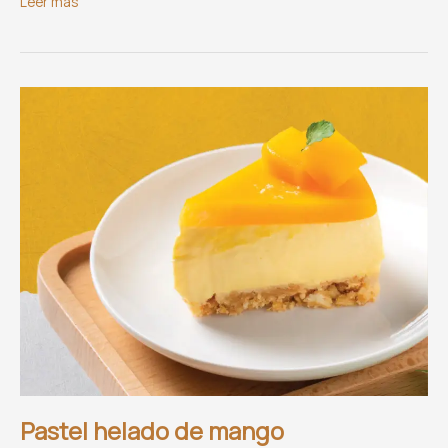
Fermento
Leer más
Panadería
Pastel helado de mango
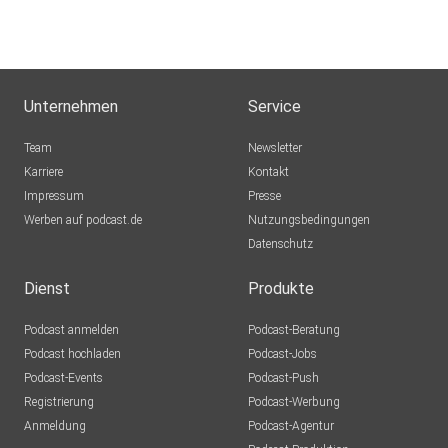
Challlenge:*
https://jenni-neubacher.de/pitch-it-baby Happy day!
Unternehmen
Service
Team
Newsletter
Karriere
Kontakt
Impressum
Presse
Werben auf podcast.de
Nutzungsbedingungen
Datenschutz
Dienst
Produkte
Podcast anmelden
Podcast-Beratung
Podcast hochladen
Podcast-Jobs
Podcast-Events
Podcast-Push
Registrierung
Podcast-Werbung
Anmeldung
Podcast-Agentur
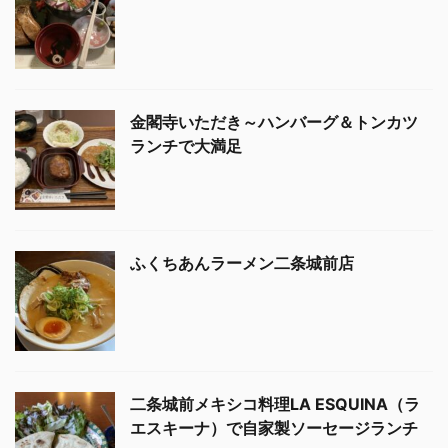
金閣寺いただき～ハンバーグ＆トンカツ
ランチで大満足
ふくちあんラーメン二条城前店
二条城前メキシコ料理LA ESQUINA（ラ
エスキーナ）で自家製ソーセージランチ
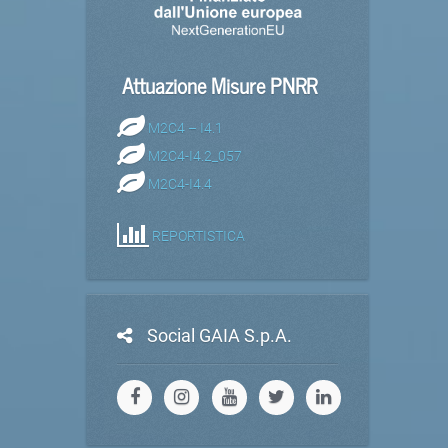
Attuazione Misure PNRR
M2C4 – I4.1
M2C4-I4.2_057
M2C4-I4.4
REPORTISTICA
Social GAIA S.p.A.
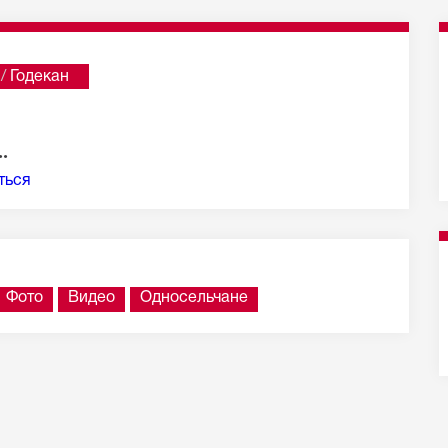
/
Годекан
е 100 из 1 285 сообщений
.
ться
Фото
Видео
Односельчане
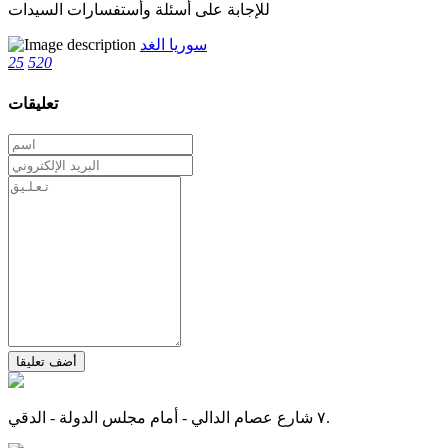
للإجابة على أسئلة وأستفسارات السيدات
سوريا الغد
25
520
تعليقات
أضف تعليقا
٧ شارع عصام الدالي - أمام مجلس الدولة - الدقي.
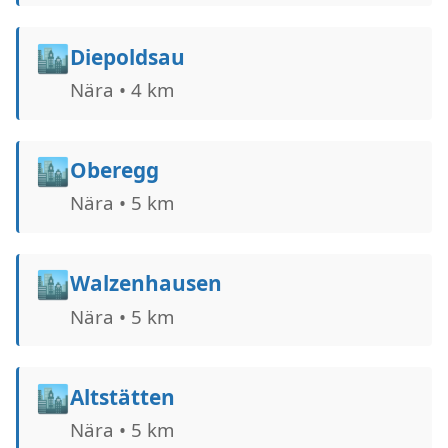
🏙️
Diepoldsau
Nära • 4 km
🏙️
Oberegg
Nära • 5 km
🏙️
Walzenhausen
Nära • 5 km
🏙️
Altstätten
Nära • 5 km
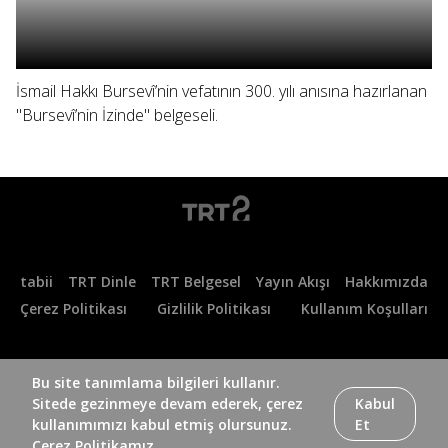
İsmail Hakkı Bursevî’nin vefatının 300. yılı anısına hazırlanan
"Bursevî’nin İzinde" belgeseli.
tabii
TRT Dinle
TRT Belgesel
Yayın Akışı
Hakkımızda
Çerez Politikası
Gizlilik Politikası
Kullanım Koşulları
Bu site tanımlama bilgileri kullanır.
Sitede gezinmeye devam ederek, çerez
Kabul
kullanımımızı kabul etmiş olursunuz.
Et
Çerez Politikamız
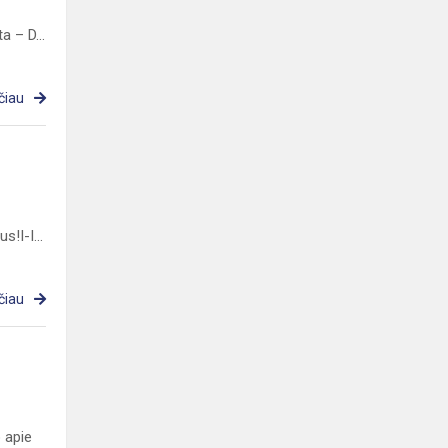
a – D...
čiau
​​I-I...
čiau
 apie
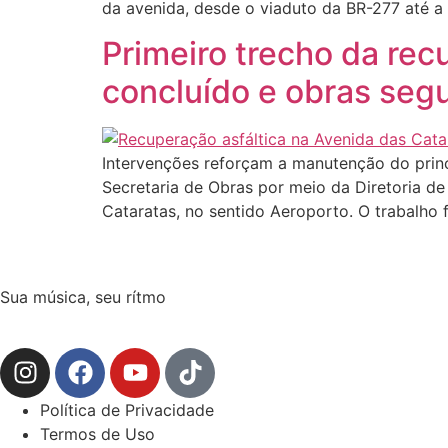
da avenida, desde o viaduto da BR-277 até a
Primeiro trecho da rec
concluído e obras seg
Intervenções reforçam a manutenção do princi
Secretaria de Obras por meio da Diretoria de
Cataratas, no sentido Aeroporto. O trabalho
Sua música, seu rítmo
Política de Privacidade
Termos de Uso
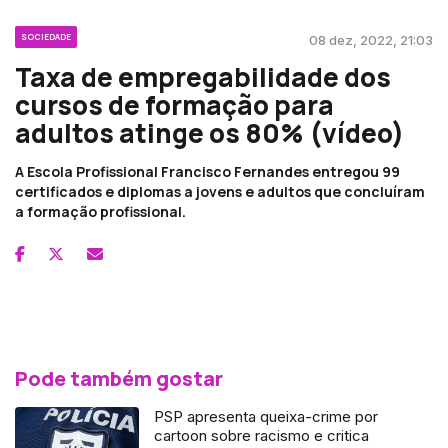
SOCIEDADE
08 dez, 2022, 21:03
Taxa de empregabilidade dos
cursos de formação para
adultos atinge os 80% (vídeo)
A Escola Profissional Francisco Fernandes entregou 99
certificados e diplomas a jovens e adultos que concluíram
a formação profissional.
Pode também gostar
PSP apresenta queixa-crime por
cartoon sobre racismo e critica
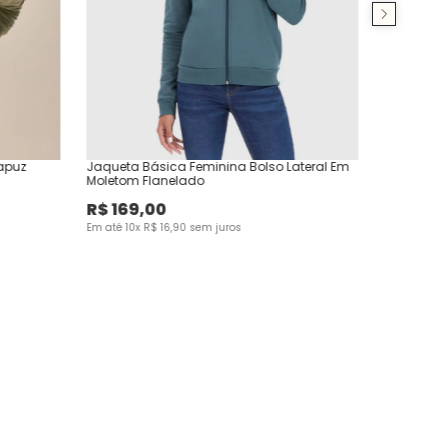
apuz
Jaqueta Básica Feminina Bolso Lateral Em
Moletom Flanelado
R$
169
,
00
Em até
10
x
R$
16
,
90
sem juros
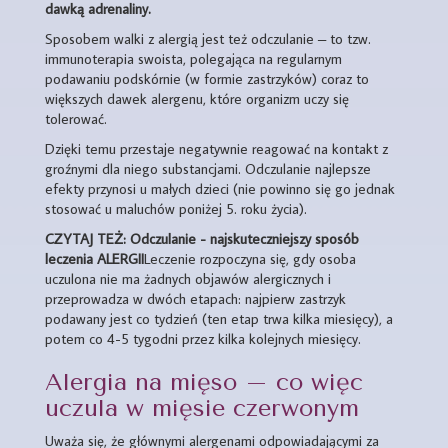
dawką adrenaliny.
Sposobem walki z alergią jest też odczulanie – to tzw.
immunoterapia swoista, polegająca na regularnym
podawaniu podskórnie (w formie zastrzyków) coraz to
większych dawek alergenu, które organizm uczy się
tolerować.
Dzięki temu przestaje negatywnie reagować na kontakt z
groźnymi dla niego substancjami. Odczulanie najlepsze
efekty przynosi u małych dzieci (nie powinno się go jednak
stosować u maluchów poniżej 5. roku życia).
CZYTAJ TEŻ: Odczulanie - najskuteczniejszy sposób
leczenia ALERGII
Leczenie rozpoczyna się, gdy osoba
uczulona nie ma żadnych objawów alergicznych i
przeprowadza w dwóch etapach: najpierw zastrzyk
podawany jest co tydzień (ten etap trwa kilka miesięcy), a
potem co 4-5 tygodni przez kilka kolejnych miesięcy.
Alergia na mięso – co więc
uczula w mięsie czerwonym
Uważa się, że głównymi alergenami odpowiadającymi za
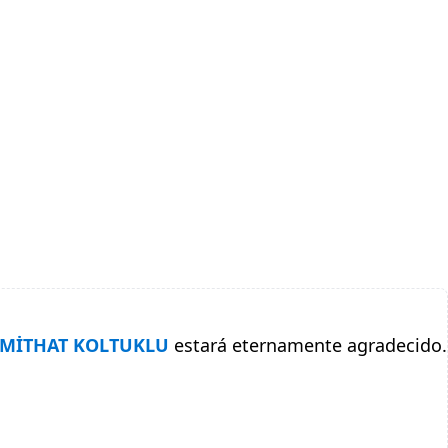
MİTHAT KOLTUKLU
estará eternamente agradecido.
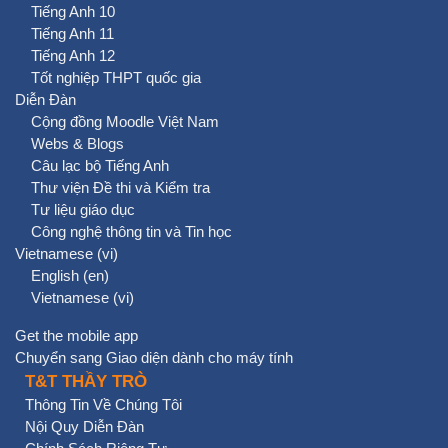
Tiếng Anh 10
Tiếng Anh 11
Tiếng Anh 12
Tốt nghiệp THPT quốc gia
Diễn Đàn
Cộng đồng Moodle Việt Nam
Webs & Blogs
Câu lạc bộ Tiếng Anh
Thư viện Đề thi và Kiểm tra
Tư liệu giáo dục
Công nghệ thông tin và Tin học
Vietnamese ‎(vi)‎
English ‎(en)‎
Vietnamese ‎(vi)‎
Get the mobile app
Chuyển sang Giao diện dành cho máy tính
T&T THẦY TRÒ
Thông Tin Về Chúng Tôi
Nội Quy Diễn Đàn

•••••

Activity
Go through the records above and, whenever a line includes the word "kilka", copy it.

Result below
podawany jest co tydzień (ten etap trwa kilka miesięcy), a
potem co 4-5 tygodni przez kilka kolejnych miesięcy.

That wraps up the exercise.